• _Exercise directions_:
Search the material for the word "پروژه" and copy each line that holds it.

• _Input data_:
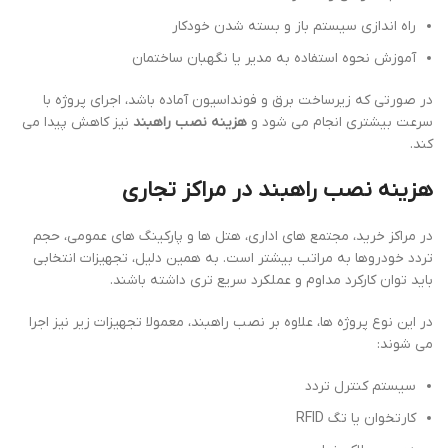
راه اندازی سیستم باز و بسته شدن خودکار
آموزش نحوه استفاده به مدیر یا نگهبان ساختمان
در صورتی که زیرساخت برق و فونداسیون آماده باشد، اجرای پروژه با
سرعت بیشتری انجام می شود و
هزینه نصب راهبند
نیز کاهش پیدا می
کند.
هزینه نصب راهبند در مراکز تجاری
در مراکز خرید، مجتمع های اداری، هتل ها و پارکینگ های عمومی، حجم
تردد خودروها به مراتب بیشتر است. به همین دلیل، تجهیزات انتخابی
باید توان کارکرد مداوم و عملکرد سریع تری داشته باشند.
در این نوع پروژه ها، علاوه بر نصب راهبند، معمولا تجهیزات زیر نیز اجرا
می شوند:
سیستم کنترل تردد
کارتخوان یا تگ RFID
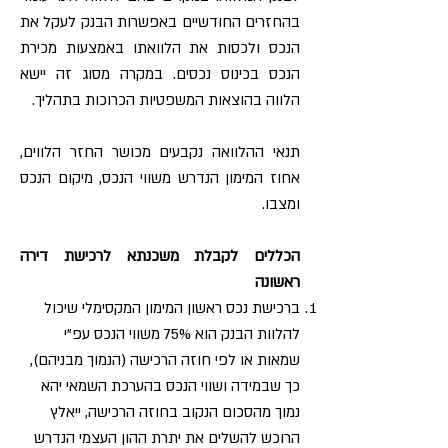
בהחזרים החודשיים באפשרות הבנק לעקל את
הנכס ולכסות את הלוואתו באמצעות מכירת
הנכס בכינוס נכסים. במקרה מסוג זה יישא
הלווה בהוצאות המשפטיות הכרוכות בתהליך.
תנאי ההלוואה נקבעים מכושר החזר הלווים,
אחוז המימון הנדרש משווי הנכס, מיקום הנכס
ומצבו.
הכללים לקבלת משכנתא לרכישת דירה
ראשונה
ברכישת נכס ראשון המימון המקסימלי שיכול
להלוות הבנק הוא 75% משווי הנכס עפ”י
שמאות או לפי חוזה הרכישה (הנמוך מבניהם),
כך שבמידה ושווי הנכס בהערכת השמאי יהא
נמוך מהסכום הנקוב בחוזה הרכישה, ייאלץ
הרוכש להשלים את יתרת ההון העצמי הנדרש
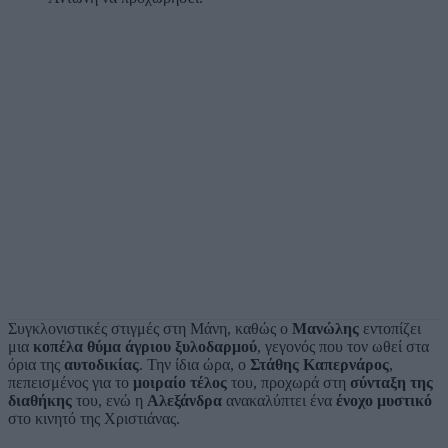
Συγκλονιστικές στιγμές στη Μάνη, καθώς ο
Μανώλης
εντοπίζει
μια
κοπέλα θύμα άγριου ξυλοδαρμού
, γεγονός που τον ωθεί στα
όρια της
αυτοδικίας
. Την ίδια ώρα, ο
Στάθης Καπερνάρος
,
πεπεισμένος για το
μοιραίο τέλος
του, προχωρά στη
σύνταξη της
διαθήκης
του, ενώ η
Αλεξάνδρα
ανακαλύπτει ένα
ένοχο μυστικό
στο κινητό της Χριστιάνας.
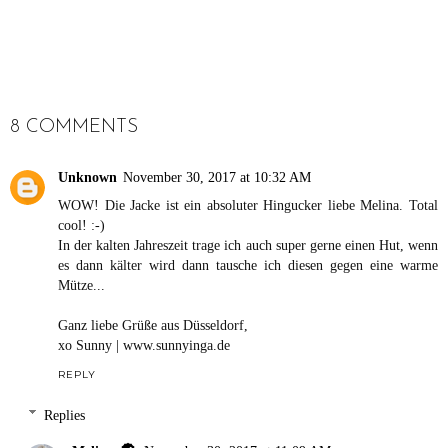
SHARE
8 COMMENTS
Unknown
November 30, 2017 at 10:32 AM
WOW! Die Jacke ist ein absoluter Hingucker liebe Melina. Total
cool! :-)
In der kalten Jahreszeit trage ich auch super gerne einen Hut, wenn
es dann kälter wird dann tausche ich diesen gegen eine warme
Mütze...
Ganz liebe Grüße aus Düsseldorf,
xo Sunny | www.sunnyinga.de
REPLY
Replies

• _Written answer_:
در صورتی که زیرساخت برق و فونداسیون آماده باشد، اجرای پروژه با
در این نوع پروژه ها، علاوه بر نصب راهبند، معمولا تجهیزات زیر نیز اجرا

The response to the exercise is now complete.